__Records to use__
======
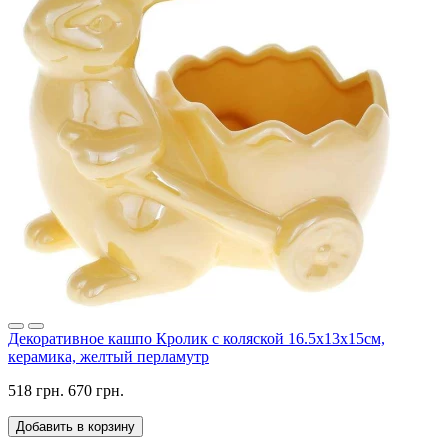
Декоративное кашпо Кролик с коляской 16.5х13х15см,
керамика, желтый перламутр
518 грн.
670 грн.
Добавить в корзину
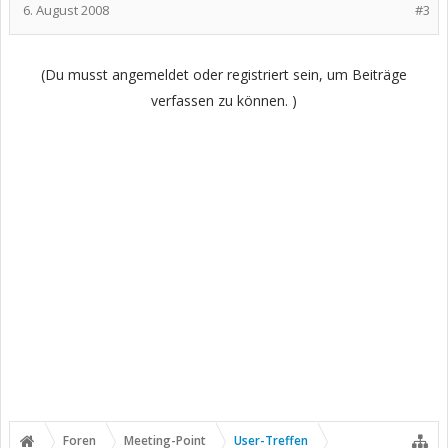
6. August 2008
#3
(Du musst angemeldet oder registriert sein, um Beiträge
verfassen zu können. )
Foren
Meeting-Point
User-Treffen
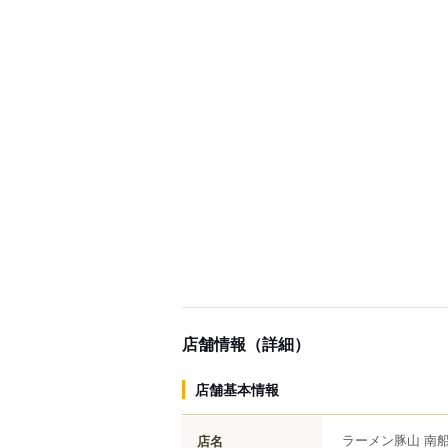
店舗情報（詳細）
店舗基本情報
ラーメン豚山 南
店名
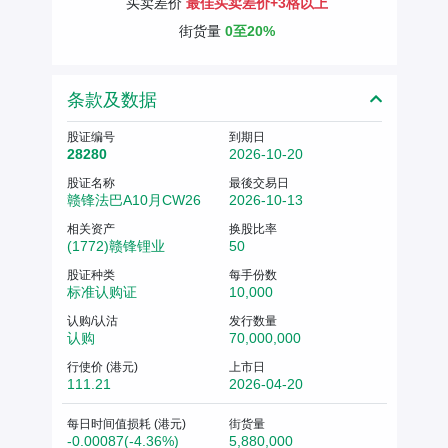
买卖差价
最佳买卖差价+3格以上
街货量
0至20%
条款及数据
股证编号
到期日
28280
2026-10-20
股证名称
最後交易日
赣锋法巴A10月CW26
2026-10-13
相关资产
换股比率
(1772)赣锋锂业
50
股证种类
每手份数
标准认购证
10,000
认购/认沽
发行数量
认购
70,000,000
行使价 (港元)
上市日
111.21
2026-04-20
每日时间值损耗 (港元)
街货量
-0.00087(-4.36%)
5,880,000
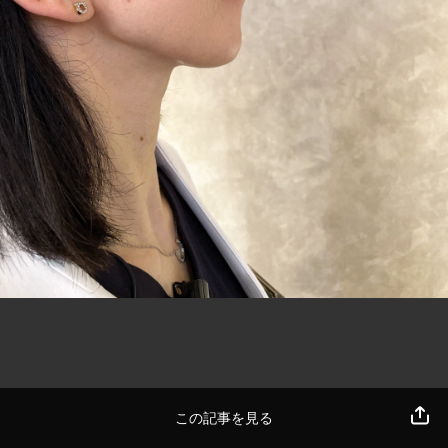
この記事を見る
======
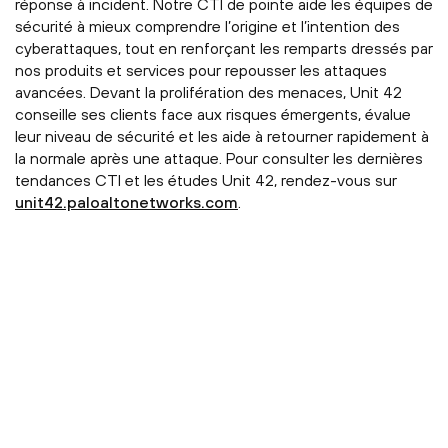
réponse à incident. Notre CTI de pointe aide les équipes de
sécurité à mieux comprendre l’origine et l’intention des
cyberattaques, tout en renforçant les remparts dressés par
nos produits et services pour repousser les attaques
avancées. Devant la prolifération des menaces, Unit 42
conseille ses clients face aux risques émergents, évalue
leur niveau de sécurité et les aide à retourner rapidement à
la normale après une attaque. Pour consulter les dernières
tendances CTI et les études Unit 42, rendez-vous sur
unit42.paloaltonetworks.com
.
======
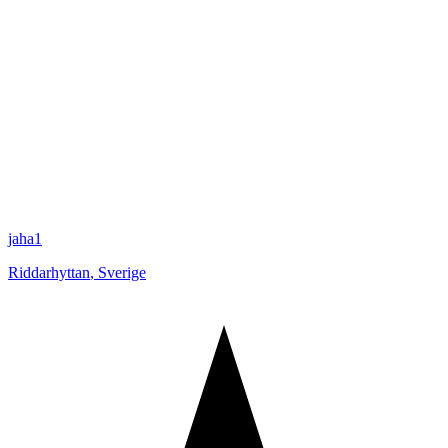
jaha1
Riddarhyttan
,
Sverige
======
__What is being asked__
Pull from the data each line where the string "aide" turns up.

__Response to this task__
réponse à incident. Notre CTI de pointe aide les équipes de
leur niveau de sécurité et les aide à retourner rapidement à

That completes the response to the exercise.